Cluster becomes unstable after 'a few days'

Question

Cluster becomes unstable after 'a few days'

Closed this issue 2 months ago · 0 comments

Hey,

Situation

After several days of running a cluster set up with hetzner-k3s it becomes unstable, with large request processing times, pods being restarted constantly, errors like context deadline exceeded and seemingly outgoing requests failing due to cilium-envoy failing as well.

The cluster is set up with:

Cilium as CNI and Ingress
Istio as additional Mesh for exposing two APIs
Grafana Cloud integration
Around 30 pods of 10 services with essentially no load (FE and BE services that are not in use)

I re-created the cluster multiple times with the same result. I initially suspected that this could be related to throttling, since I was using the Shared vCPUs, for which Hetzner became more aggressive in ensuring they are not used too much. But the exact same issue also happens with Dedicated vCPUs.

Anomalies / Noticed errors

Apologies for the rather random mix of anomalies, as I don't know the root cause it is hard to differentiate between root causes and symptoms:

context deadline exceeded error and timeouts:

Multiple pods constantly failing and being restarted:

Failing outgoing requests / Timeouts

Monitoring

CPU usage is very high, yet this could just be a symptom of pods being constantly restarted.

This is the top output of the worker agent.

There is a lot of swapping being handled, yet this could also either be a symptom instead of the cause.

Cluster config

hetzner_token: [redacted]
cluster_name: mycluster
kubeconfig_path: "./kubeconfig"
k3s_version: v1.30.3+k3s1

networking:
  ssh:
    port: 22
    use_agent: false
    public_key_path: "mycluster_id_ed25519.pub"
    private_key_path: "mycluster_id_ed25519"
  allowed_networks:
    ssh:
      - 0.0.0.0/0
    api:
      - 0.0.0.0/0
  public_network:
    ipv4: true
    ipv6: true
  private_network:
    enabled : true
    subnet: 10.0.0.0/16
    existing_network_name: ""
  cni:
    enabled: true
    encryption: false
    mode: cilium
    cilium:
      chart_version: 1.16.1

datastore:
  mode: etcd # etcd (default) or external
  external_datastore_endpoint: postgres://....

schedule_workloads_on_masters: false

masters_pool:
  instance_type: cx22
  instance_count: 1
  location: fsn1

worker_node_pools:
- name: worker-pool
  instance_type: ccx13
  instance_count: 1
  location: fsn1
  autoscaling:
    enabled: true
    min_instances: 0
    max_instances: 1

embedded_registry_mirror:
  enabled: true

api_server_hostname: mycluster.my-host.de

Additional

What complicates matters further is that I'm using Grafana Cloud as observability and, during this time of these issues, no metrics are being forwarded to Grafana Cloud anymore. I assume this is related to the same issue that is causing the failing outgoing requests (i.e. no pushes reaching Grafana Cloud anymore as well).

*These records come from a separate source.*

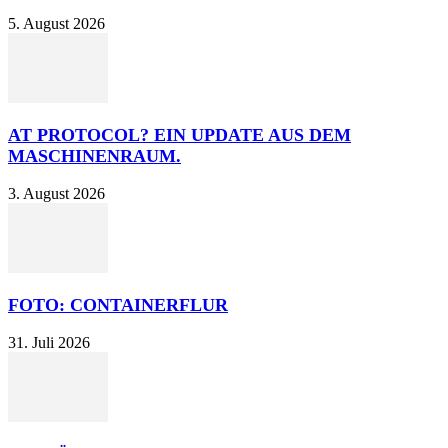
5. August 2026
AT PROTOCOL? EIN UPDATE AUS DEM
MASCHINENRAUM.
3. August 2026
FOTO: CONTAINERFLUR
31. Juli 2026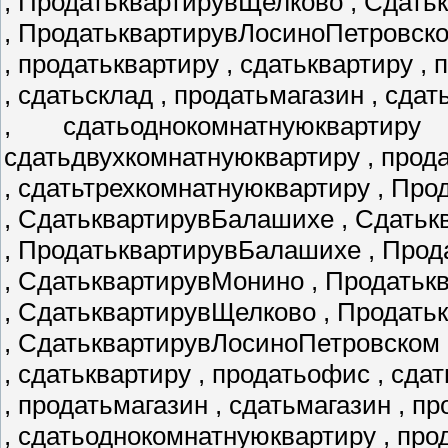
, ПродатьквартирувЩелково , Сдать
, ПродатьквартирувЛосиноПетровск
, продатьквартиру , сдатьквартиру ,
, сдатьсклад , продатьмагазин , сда
, сдатьоднокомнатнуюквартир
сдатьдвухкомнатнуюквартиру , прод
, сдатьтрехкомнатнуюквартиру , Пр
, СдатьквартирувБалашихе , Сдатьк
, ПродатьквартирувБалашихе , Про
, СдатьквартирувМонино , Продать
, СдатьквартирувЩелково , Продат
, СдатьквартирувЛосиноПетровском 
, сдатьквартиру , продатьофис , сда
, продатьмагазин , сдатьмагазин , 
, сдатьоднокомнатнуюквартиру , пр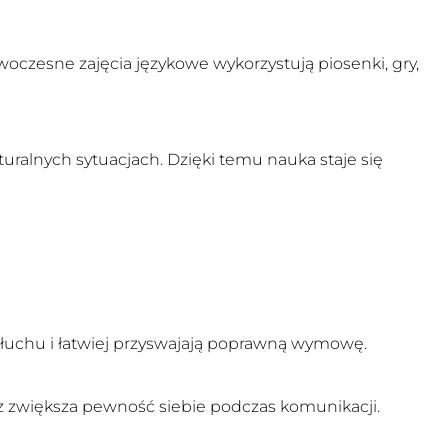
oczesne zajęcia językowe wykorzystują piosenki, gry,
ralnych sytuacjach. Dzięki temu nauka staje się
 słuchu i łatwiej przyswajają poprawną wymowę.
 zwiększa pewność siebie podczas komunikacji.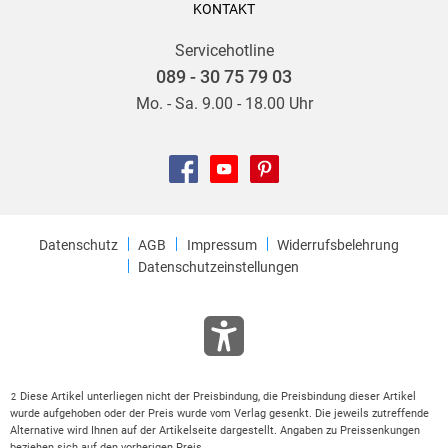
KONTAKT
Servicehotline
089 - 30 75 79 03
Mo. - Sa. 9.00 - 18.00 Uhr
Datenschutz
AGB
Impressum
Widerrufsbelehrung
Datenschutzeinstellungen
Diese Artikel unterliegen nicht der Preisbindung, die Preisbindung dieser Artikel
2
wurde aufgehoben oder der Preis wurde vom Verlag gesenkt. Die jeweils zutreffende
Alternative wird Ihnen auf der Artikelseite dargestellt. Angaben zu Preissenkungen
beziehen sich auf den vorherigen Preis.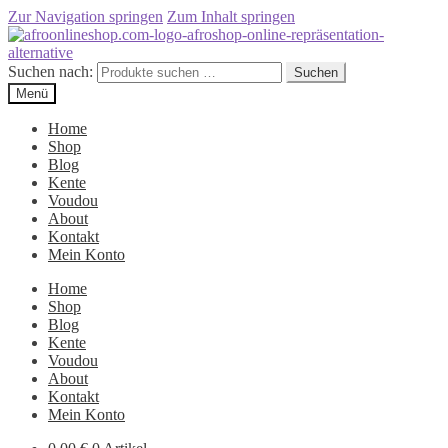
Zur Navigation springen
Zum Inhalt springen
Suchen nach:
Suchen
Menü
Home
Shop
Blog
Kente
Voudou
About
Kontakt
Mein Konto
Home
Shop
Blog
Kente
Voudou
About
Kontakt
Mein Konto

Weirdly, a similar or identical situation happens with clusters created by the terraform-hcloud-kube-hetzner project as well.

Lastly, there are some similarities to #424, as the containers crashing there did also crash for me and exhibited similar errors (e.g. the context deadline exceeded error and failing outgoing requests). As the root cause remained undiscovered there, this may be related or the same issue.